Data supplied:
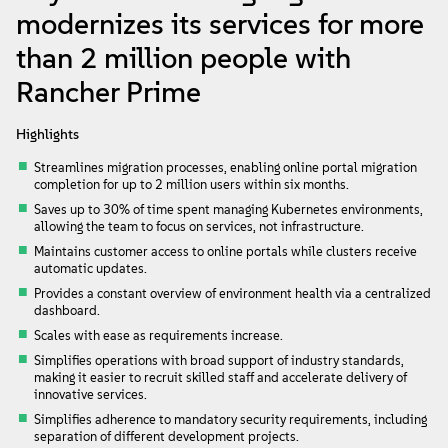
About
modernizes its services for more
than 2 million people with
Contact Us
Rancher Prime
Free Downloads
Highlights
Streamlines migration processes, enabling online portal migration
completion for up to 2 million users within six months.
Saves up to 30% of time spent managing Kubernetes environments,
allowing the team to focus on services, not infrastructure.
Maintains customer access to online portals while clusters receive
automatic updates.
Provides a constant overview of environment health via a centralized
dashboard.
Scales with ease as requirements increase.
Simplifies operations with broad support of industry standards,
making it easier to recruit skilled staff and accelerate delivery of
innovative services.
Simplifies adherence to mandatory security requirements, including
separation of different development projects.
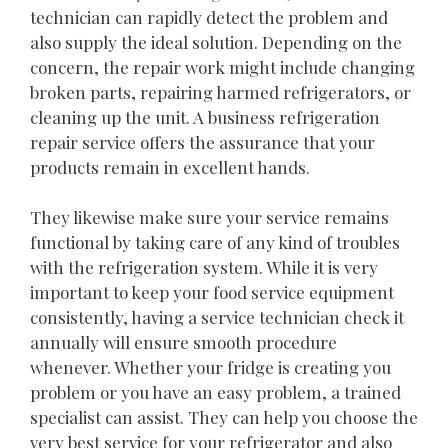
technician can rapidly detect the problem and
also supply the ideal solution. Depending on the
concern, the repair work might include changing
broken parts, repairing harmed refrigerators, or
cleaning up the unit. A business refrigeration
repair service offers the assurance that your
products remain in excellent hands.
They likewise make sure your service remains
functional by taking care of any kind of troubles
with the refrigeration system. While it is very
important to keep your food service equipment
consistently, having a service technician check it
annually will ensure smooth procedure
whenever. Whether your fridge is creating you
problem or you have an easy problem, a trained
specialist can assist. They can help you choose the
very best service for your refrigerator and also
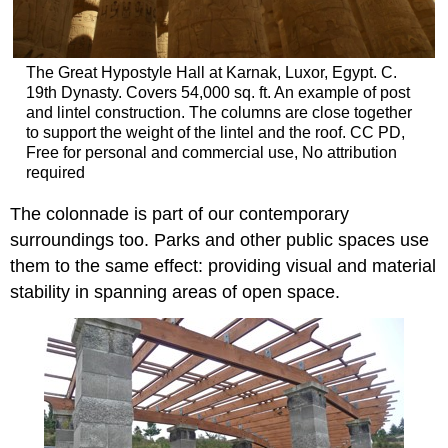
The Great Hypostyle Hall at Karnak, Luxor, Egypt. C.
19th Dynasty. Covers 54,000 sq. ft. An example of post
and lintel construction. The columns are close together
to support the weight of the lintel and the roof. CC PD,
Free for personal and commercial use, No attribution
required
The colonnade is part of our contemporary
surroundings too. Parks and other public spaces use
them to the same effect: providing visual and material
stability in spanning areas of open space.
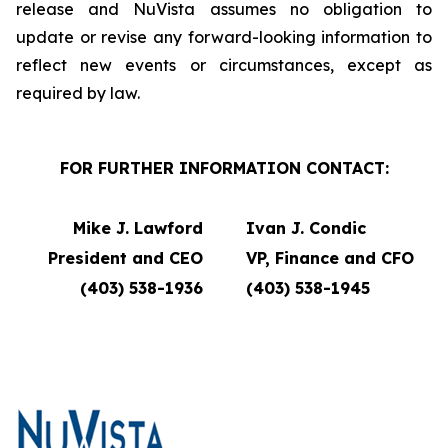
release and NuVista assumes no obligation to
update or revise any forward-looking information to
reflect new events or circumstances, except as
required by law.
FOR FURTHER INFORMATION CONTACT:
Mike J. Lawford
Ivan J. Condic
President and CEO
VP, Finance and CFO
(403) 538-1936
(403) 538-1945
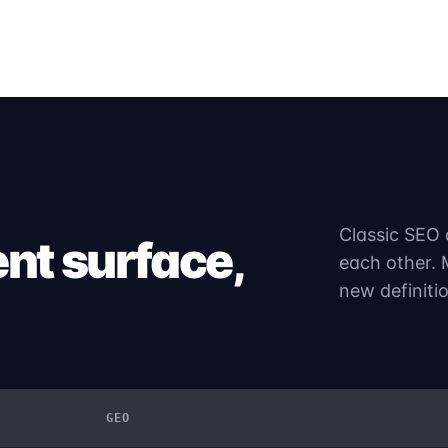
Classic SEO 
ent surface,
each other. 
new definiti
GEO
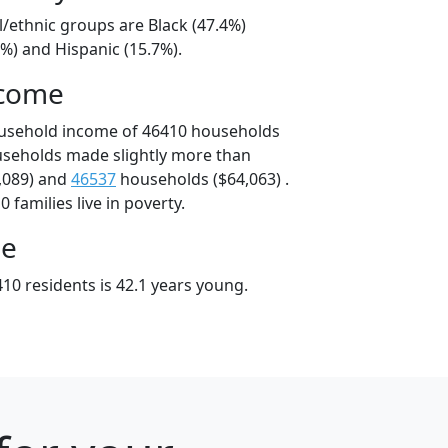
l/ethnic groups are Black (47.4%)
%) and Hispanic (15.7%).
ncome
ousehold income of 46410 households
useholds made slightly more than
,089) and
46537
households ($64,063) .
 families live in poverty.
ge
10 residents is 42.1 years young.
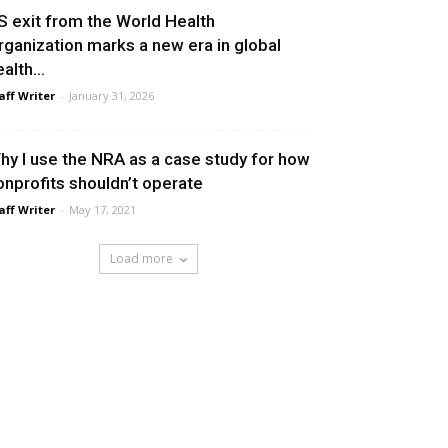
S exit from the World Health
rganization marks a new era in global
alth...
aff Writer
-
January 31, 2026
hy I use the NRA as a case study for how
onprofits shouldn’t operate
aff Writer
-
May 17, 2021
Load more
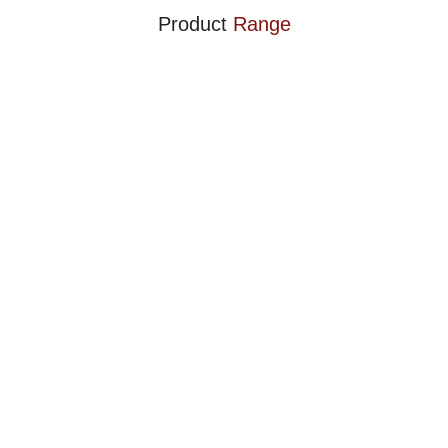
Product
Range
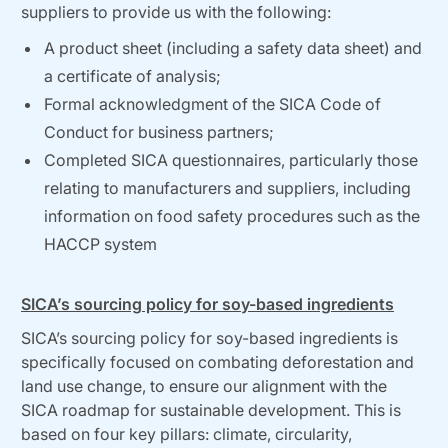
suppliers to provide us with the following:
A product sheet (including a safety data sheet) and
a certificate of analysis;
Formal acknowledgment of the SICA Code of
Conduct for business partners;
Completed SICA questionnaires, particularly those
relating to manufacturers and suppliers, including
information on food safety procedures such as the
HACCP system
SICA’s sourcing policy for soy-based ingredients
SICA’s sourcing policy for soy-based ingredients is
specifically focused on combating deforestation and
land use change, to ensure our alignment with the
SICA roadmap for sustainable development. This is
based on four key pillars: climate, circularity,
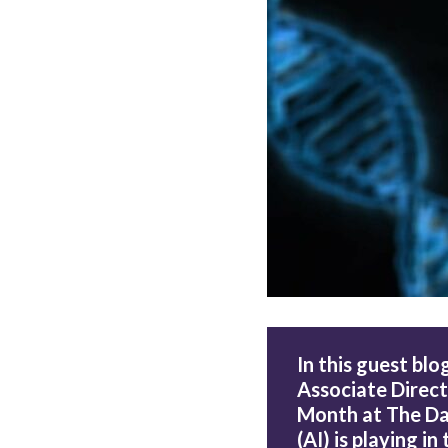
In this guest blog
Associate Direct
Month at The Data
(AI) is playing i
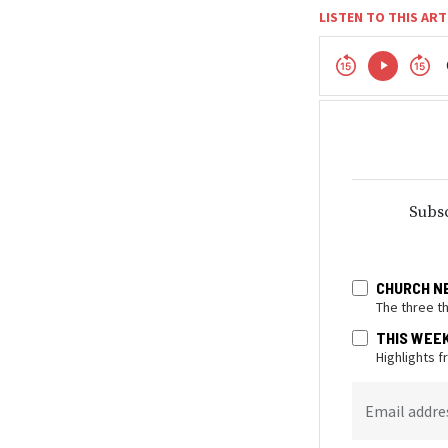
LISTEN TO THIS ART
Subsc
CHURCH N
The three t
THIS WEE
Highlights 
Email addre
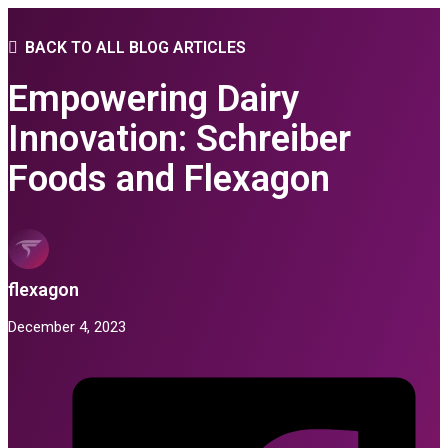
BACK TO ALL BLOG ARTICLES
Empowering Dairy
Innovation: Schreiber
Foods and Flexagon
flexagon
December 4, 2023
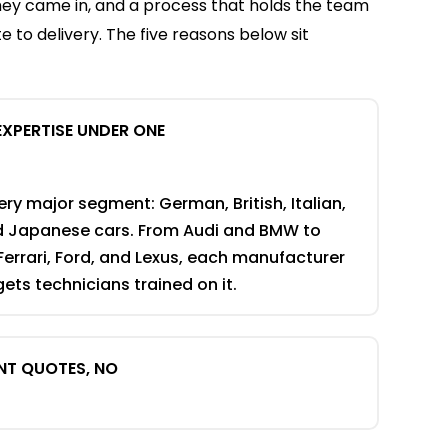
hey came in, and a process that holds the team
 to delivery. The five reasons below sit
EXPERTISE UNDER ONE
ry major segment: German, British, Italian,
d Japanese cars. From Audi and BMW to
Ferrari, Ford, and Lexus, each manufacturer
ets technicians trained on it.
NT QUOTES, NO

Problem to solve: Wherever the word "Simplifies" appears in the listing above, copy that line.

Written answer:
Simplifies operations with broad support of industry standards,
Simplifies adherence to mandatory security requirements, including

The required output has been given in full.